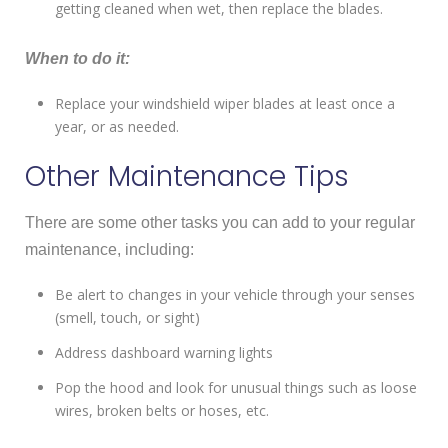
getting cleaned when wet, then replace the blades.
When to do it:
Replace your windshield wiper blades at least once a
year, or as needed.
Other Maintenance Tips
There are some other tasks you can add to your regular
maintenance, including:
Be alert to changes in your vehicle through your senses
(smell, touch, or sight)
Address dashboard warning lights
Pop the hood and look for unusual things such as loose
wires, broken belts or hoses, etc.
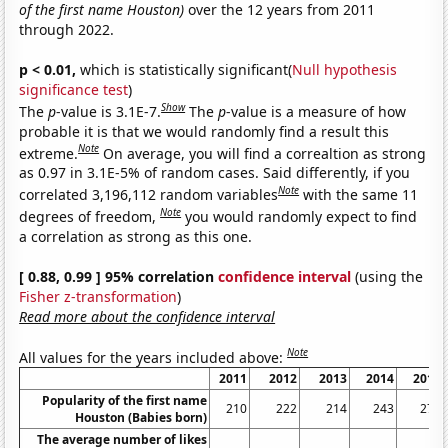
of the first name Houston)
over the 12 years from 2011
through 2022.
p < 0.01,
which is statistically significant(
Null hypothesis
significance test
)
Show
The
p
-value is 3.1E-7.
The
p
-value is a measure of how
probable it is that we would randomly find a result this
Note
extreme.
On average, you will find a correaltion as strong
as 0.97 in 3.1E-5% of random cases. Said differently, if you
Note
correlated 3,196,112 random variables
with the same 11
Note
degrees of freedom,
you would randomly expect to find
a correlation as strong as this one.
[ 0.88, 0.99 ] 95% correlation
confidence interval
(using the
Fisher z-transformation
)
Read more about the confidence interval
Note
All values for the years included above:
2011
2012
2013
2014
2015
Popularity of the first name
210
222
214
243
278
Houston (Babies born)
The average number of likes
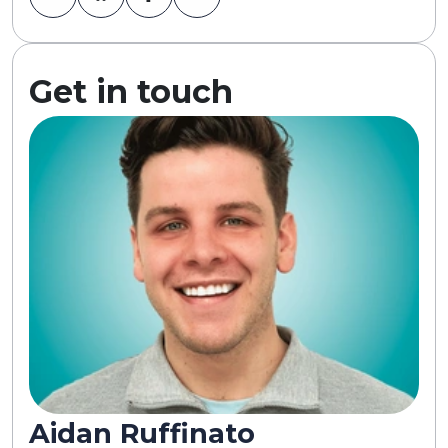
Get in touch
Aidan Ruffinato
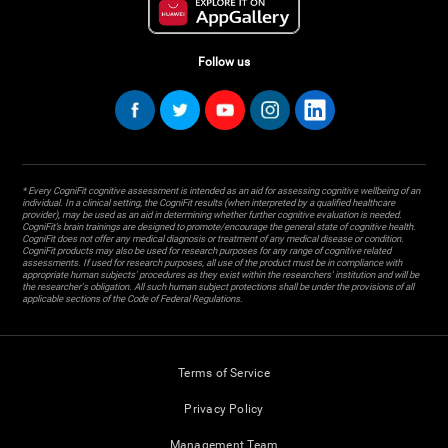
Follow us
* Every CogniFit cognitive assessment is intended as an aid for assessing cognitive wellbeing of an
individual. In a clinical setting, the CogniFit results (when interpreted by a qualified healthcare
provider), may be used as an aid in determining whether further cognitive evaluation is needed.
CogniFit’s brain trainings are designed to promote/encourage the general state of cognitive health.
CogniFit does not offer any medical diagnosis or treatment of any medical disease or condition.
CogniFit products may also be used for research purposes for any range of cognitive related
assessments. If used for research purposes, all use of the product must be in compliance with
appropriate human subjects' procedures as they exist within the researchers' institution and will be
the researcher's obligation. All such human subject protections shall be under the provisions of all
applicable sections of the Code of Federal Regulations.
Terms of Service
Privacy Policy
Management Team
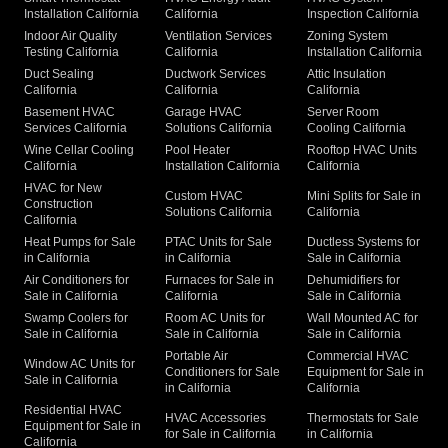
Installation California
California
Inspection California
Indoor Air Quality
Ventilation Services
Zoning System
Testing California
California
Installation California
Duct Sealing
Ductwork Services
Attic Insulation
California
California
California
Basement HVAC
Garage HVAC
Server Room
Services California
Solutions California
Cooling California
Wine Cellar Cooling
Pool Heater
Rooftop HVAC Units
California
Installation California
California
HVAC for New
Custom HVAC
Mini Splits for Sale in
Construction
Solutions California
California
California
Heat Pumps for Sale
PTAC Units for Sale
Ductless Systems for
in California
in California
Sale in California
Air Conditioners for
Furnaces for Sale in
Dehumidifiers for
Sale in California
California
Sale in California
Swamp Coolers for
Room AC Units for
Wall Mounted AC for
Sale in California
Sale in California
Sale in California
Portable Air
Commercial HVAC
Window AC Units for
Conditioners for Sale
Equipment for Sale in
Sale in California
in California
California
Residential HVAC
HVAC Accessories
Thermostats for Sale
Equipment for Sale in
for Sale in California
in California
California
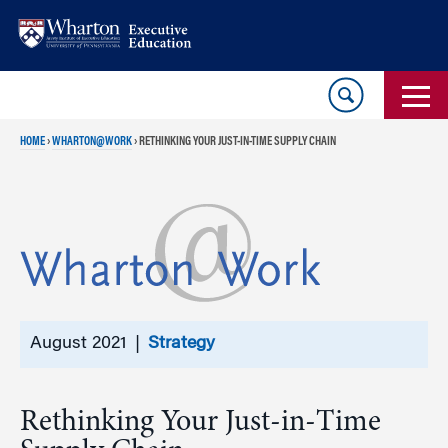
Skip
Skip
to
to
content
main
menu
HOME
›
WHARTON@WORK
›
RETHINKING YOUR JUST-IN-TIME SUPPLY CHAIN
August 2021 |
Strategy
Rethinking Your Just-in-Time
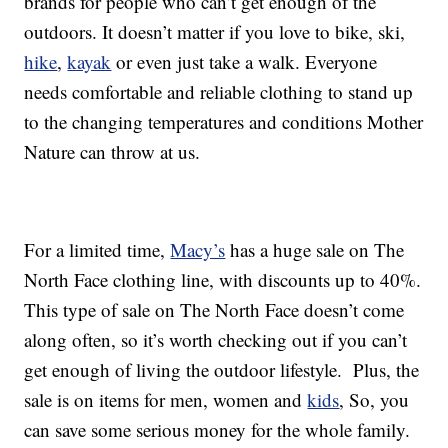
brands for people who can’t get enough of the
outdoors. It doesn’t matter if you love to bike, ski,
hike
,
kayak
or even just take a walk. Everyone
needs comfortable and reliable clothing to stand up
to the changing temperatures and conditions Mother
Nature can throw at us.
For a limited time,
Macy’s
has a huge sale on The
North Face clothing line, with discounts up to 40%.
This type of sale on The North Face doesn’t come
along often, so it’s worth checking out if you can’t
get enough of living the outdoor lifestyle. Plus, the
sale is on items for men, women and
kids
, So, you
can save some serious money for the whole family.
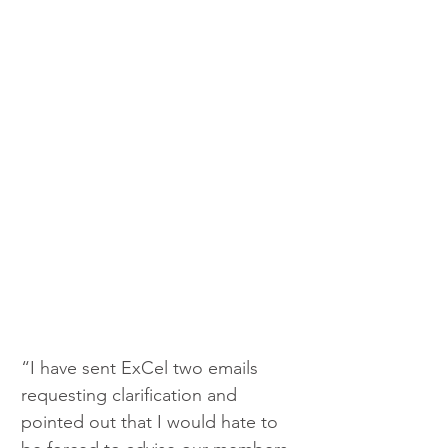
“I have sent ExCel two emails 
requesting clarification and 
pointed out that I would hate to 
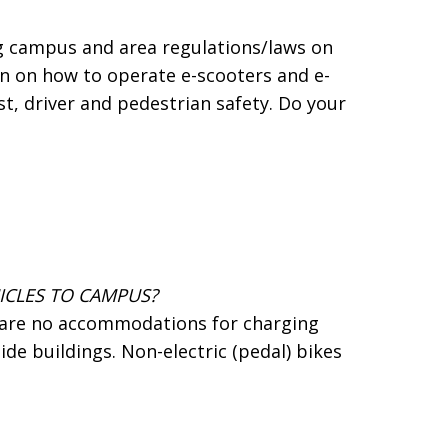
ing campus and area regulations/laws on
ion on how to operate e-scooters and e-
st, driver and pedestrian safety. Do your
ICLES TO CAMPUS?
e are no accommodations for charging
ide buildings. Non-electric (pedal) bikes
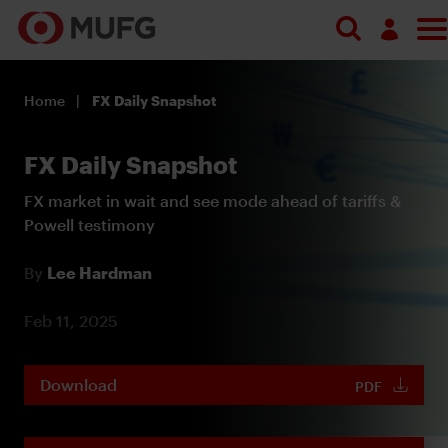
Log in
Home
FX Daily Snapshot
Register
FX Daily Snapshot
FX market in wait and see mode ahead of tariffs &
Powell testimony
By
Lee Hardman
Feb 11, 2025
Download
PDF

★ ★ ★ ★

> **Required work**
Copy the entries above exactly, but only the stretch from the line containing "For a limited" through the line containing "ExCel two emails". Keep both end lines; drop the pictures.

> **Your response**
For a limited time,
Macy’s
has a huge sale on The
North Face clothing line, with discounts up to 40%.
This type of sale on The North Face doesn’t come
along often, so it’s worth checking out if you can’t
get enough of living the outdoor lifestyle. Plus, the
sale is on items for men, women and
kids
, So, you
can save some serious money for the whole family.
“I have sent ExCel two emails 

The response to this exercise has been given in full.